Varejo registra redução de 128 postos de trabalho em maio

27 . jul . 2017 Imprimir esse Artigo

Em maio, o comércio varejista na região de Campinas eliminou 128 postos de trabalho, resultado de 7.072 admissões contra 7.200 desligamentos. Em 12 meses, foram eliminados 2.178 empregos com carteira assinada, o que levou a um recuo, na comparação com maio de 2016, de 1,1% do estoque total, atingindo 195.009 trabalhadores formais.

As informações são da Pesquisa de Emprego no Comércio Varejista do Estado de São Paulo (PESP), da Federação do Comércio de Bens, Serviços e Turismo do Estado de São Paulo (FecomercioSP), elaborada com base nos dados do Ministério do Trabalho, por meio do Cadastro Geral de Empregados e Desempregados (Caged) e o impacto do seu resultado no estoque estabelecido de trabalhadores no Estado de São Paulo, obtido por meio da Relação Anual de Informações Sociais (Rais).

Das nove atividades analisadas, apenas farmácias e perfumarias (2,1%) e supermercados (1,1%) apontaram crescimento no estoque de empregados em maio na comparação com o mesmo mês de 2016. As maiores retrações foram observadas nos segmentos de lojas de móveis e decoração (-5,1%); materiais de construção (-4,6%); e lojas de vestuário, tecidos e calçados (-4,4%).

Desempenho estadual

O mercado de trabalho do comércio varejista do Estado de São Paulo voltou a oscilar em maio, após a criação de 1.570 postos de trabalho em abril. No quinto mês deste ano, o varejo paulista eliminou 905 empregos formais, resultado de 72.172 admissões e 73.077 desligamentos. Com isso, o varejo paulista encerrou o mês de maio com 2.053.179 trabalhadores formais, queda de 0,8% na comparação com o mesmo mês de 2016. Apesar do desempenho negativo, vale ressaltar que o fechamento de vagas foi muito mais ameno do que em maio no ano passado, quando o saldo ficou negativo em 3.730 empregos. No acumulado dos últimos 12 meses, foram extintos 15.862 empregos com carteira assinada.

De acordo com a assessoria econômica da FecomercioSP, o desempenho do mercado de trabalho do comércio varejista no Estado de São Paulo em maio confirma as projeções feitas pela Entidade no fim de 2016, de que ao longo do primeiro semestre de 2017 o varejo registraria saldos negativos bem menores em relação a 2016 e, eventualmente, abriria novos vagas, como aconteceu em maio.
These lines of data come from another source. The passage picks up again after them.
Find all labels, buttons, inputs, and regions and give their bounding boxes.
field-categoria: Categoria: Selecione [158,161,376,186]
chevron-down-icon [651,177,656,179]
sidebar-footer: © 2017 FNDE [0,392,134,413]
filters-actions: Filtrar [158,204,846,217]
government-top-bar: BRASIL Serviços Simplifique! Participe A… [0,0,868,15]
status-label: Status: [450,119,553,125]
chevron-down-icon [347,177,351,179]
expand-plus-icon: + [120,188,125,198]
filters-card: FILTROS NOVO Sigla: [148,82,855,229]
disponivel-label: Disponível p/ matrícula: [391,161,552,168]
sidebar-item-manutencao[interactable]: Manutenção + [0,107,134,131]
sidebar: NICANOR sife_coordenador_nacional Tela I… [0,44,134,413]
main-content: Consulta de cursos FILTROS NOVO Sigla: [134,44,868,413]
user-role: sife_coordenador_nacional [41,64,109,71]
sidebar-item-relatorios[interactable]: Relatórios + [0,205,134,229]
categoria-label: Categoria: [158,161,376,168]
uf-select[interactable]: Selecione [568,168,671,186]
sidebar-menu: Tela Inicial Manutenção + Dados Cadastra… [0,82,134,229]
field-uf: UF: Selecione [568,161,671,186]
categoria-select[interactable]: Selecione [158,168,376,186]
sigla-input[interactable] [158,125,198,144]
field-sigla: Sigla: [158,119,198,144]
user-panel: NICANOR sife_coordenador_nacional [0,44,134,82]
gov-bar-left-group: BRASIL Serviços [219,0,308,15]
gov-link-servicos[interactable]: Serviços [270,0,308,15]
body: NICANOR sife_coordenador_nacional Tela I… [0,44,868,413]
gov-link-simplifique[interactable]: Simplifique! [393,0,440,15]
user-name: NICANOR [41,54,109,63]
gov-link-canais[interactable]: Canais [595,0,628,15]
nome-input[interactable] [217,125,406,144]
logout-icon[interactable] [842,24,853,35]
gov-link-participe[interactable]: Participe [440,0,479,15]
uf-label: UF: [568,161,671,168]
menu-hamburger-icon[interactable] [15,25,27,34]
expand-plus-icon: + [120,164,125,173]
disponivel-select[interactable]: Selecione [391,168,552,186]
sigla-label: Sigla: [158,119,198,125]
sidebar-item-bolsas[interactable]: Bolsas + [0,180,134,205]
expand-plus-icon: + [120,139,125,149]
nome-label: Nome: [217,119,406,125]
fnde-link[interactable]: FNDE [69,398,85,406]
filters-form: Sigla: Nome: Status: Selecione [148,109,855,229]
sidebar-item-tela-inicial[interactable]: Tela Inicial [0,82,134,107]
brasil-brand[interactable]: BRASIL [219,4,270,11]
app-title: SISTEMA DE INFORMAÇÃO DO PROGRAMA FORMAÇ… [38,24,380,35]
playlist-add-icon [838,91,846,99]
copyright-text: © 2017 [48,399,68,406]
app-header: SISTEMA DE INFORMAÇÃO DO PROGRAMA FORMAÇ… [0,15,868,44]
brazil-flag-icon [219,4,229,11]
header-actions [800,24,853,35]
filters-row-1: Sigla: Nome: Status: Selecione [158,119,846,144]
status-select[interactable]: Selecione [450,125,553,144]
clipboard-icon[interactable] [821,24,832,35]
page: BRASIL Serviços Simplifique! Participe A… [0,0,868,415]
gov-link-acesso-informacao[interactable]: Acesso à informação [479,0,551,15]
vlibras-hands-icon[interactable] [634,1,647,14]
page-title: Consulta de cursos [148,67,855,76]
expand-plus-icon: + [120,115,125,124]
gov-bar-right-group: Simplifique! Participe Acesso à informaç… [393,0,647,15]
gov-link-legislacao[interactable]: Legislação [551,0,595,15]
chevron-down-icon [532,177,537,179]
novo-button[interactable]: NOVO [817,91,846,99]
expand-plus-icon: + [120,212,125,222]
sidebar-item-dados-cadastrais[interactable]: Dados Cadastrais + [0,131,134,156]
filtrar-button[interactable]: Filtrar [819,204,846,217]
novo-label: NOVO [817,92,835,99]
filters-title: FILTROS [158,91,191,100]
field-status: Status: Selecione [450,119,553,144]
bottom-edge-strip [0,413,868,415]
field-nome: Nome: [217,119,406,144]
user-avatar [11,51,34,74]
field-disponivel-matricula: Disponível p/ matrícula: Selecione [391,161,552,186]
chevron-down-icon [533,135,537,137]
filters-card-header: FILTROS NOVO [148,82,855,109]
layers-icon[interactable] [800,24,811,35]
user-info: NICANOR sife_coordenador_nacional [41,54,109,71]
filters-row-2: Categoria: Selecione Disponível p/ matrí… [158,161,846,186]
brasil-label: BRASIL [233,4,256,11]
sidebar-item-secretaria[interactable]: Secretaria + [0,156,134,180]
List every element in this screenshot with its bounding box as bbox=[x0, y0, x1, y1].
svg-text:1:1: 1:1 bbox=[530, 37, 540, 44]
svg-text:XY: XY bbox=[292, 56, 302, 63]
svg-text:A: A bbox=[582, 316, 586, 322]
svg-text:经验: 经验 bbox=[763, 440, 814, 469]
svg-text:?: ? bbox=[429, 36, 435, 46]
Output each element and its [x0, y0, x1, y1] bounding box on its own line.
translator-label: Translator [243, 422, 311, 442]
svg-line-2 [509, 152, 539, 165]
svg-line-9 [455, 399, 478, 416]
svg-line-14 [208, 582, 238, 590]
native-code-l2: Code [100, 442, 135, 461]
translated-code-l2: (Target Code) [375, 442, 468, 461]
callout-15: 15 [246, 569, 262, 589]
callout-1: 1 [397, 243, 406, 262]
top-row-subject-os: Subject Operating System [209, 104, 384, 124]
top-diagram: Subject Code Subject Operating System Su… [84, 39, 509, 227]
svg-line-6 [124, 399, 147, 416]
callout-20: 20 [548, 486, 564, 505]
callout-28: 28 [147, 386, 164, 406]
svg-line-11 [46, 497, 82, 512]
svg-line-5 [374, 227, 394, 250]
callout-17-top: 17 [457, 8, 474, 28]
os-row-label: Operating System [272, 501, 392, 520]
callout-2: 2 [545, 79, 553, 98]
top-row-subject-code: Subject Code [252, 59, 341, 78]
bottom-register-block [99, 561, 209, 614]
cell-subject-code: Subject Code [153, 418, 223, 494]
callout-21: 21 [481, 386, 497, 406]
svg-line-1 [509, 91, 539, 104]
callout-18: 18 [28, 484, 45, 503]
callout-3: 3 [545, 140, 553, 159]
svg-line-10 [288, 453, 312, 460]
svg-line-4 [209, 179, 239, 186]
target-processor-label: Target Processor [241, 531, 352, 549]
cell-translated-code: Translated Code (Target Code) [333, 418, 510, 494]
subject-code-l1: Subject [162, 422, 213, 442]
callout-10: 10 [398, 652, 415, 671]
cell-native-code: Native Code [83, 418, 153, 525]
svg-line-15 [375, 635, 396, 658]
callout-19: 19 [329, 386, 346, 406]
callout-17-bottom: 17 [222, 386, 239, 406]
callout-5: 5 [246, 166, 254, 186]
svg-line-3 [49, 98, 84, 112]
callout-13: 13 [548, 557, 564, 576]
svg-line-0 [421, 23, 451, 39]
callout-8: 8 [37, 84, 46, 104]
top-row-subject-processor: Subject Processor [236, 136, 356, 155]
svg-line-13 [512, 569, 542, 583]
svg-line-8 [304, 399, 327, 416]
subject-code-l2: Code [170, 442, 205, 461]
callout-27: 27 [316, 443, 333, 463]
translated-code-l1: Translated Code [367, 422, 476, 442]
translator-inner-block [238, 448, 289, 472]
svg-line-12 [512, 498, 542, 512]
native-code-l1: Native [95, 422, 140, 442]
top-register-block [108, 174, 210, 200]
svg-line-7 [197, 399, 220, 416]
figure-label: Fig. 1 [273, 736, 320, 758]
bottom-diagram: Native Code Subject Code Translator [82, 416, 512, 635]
Entre as nove atividades pesquisadas, apenas farmácias e perfumarias (2,3%) e supermercados (1,4%) apresentaram crescimento no número total de empregos na comparação com o mesmo mês de 2016. Por outro lado, os piores desempenhos foram registrados nos segmentos de concessionárias de veículos (-4,1%), materiais de construção (-3,2%) e lojas de móveis e decoração (-2,7%).

Observando os dados por ocupações, as funções com os maiores saldos negativos foram as de gerentes de áreas de apoio (-578 vagas) e gerentes de produção e operações (-344 vagas).

Segundo a FecomercioSP, dado o bom desempenho das vendas do varejo paulista neste início de ano, a expectativa é de que o mercado de trabalho reaja ao longo do segundo semestre, ainda que de forma lenta e gradual. Entretanto, a Entidade ressalta que os desdobramentos da atual crise política podem afetar as decisões de investimento dos empresários, inclusive de aumento do quadro funcional.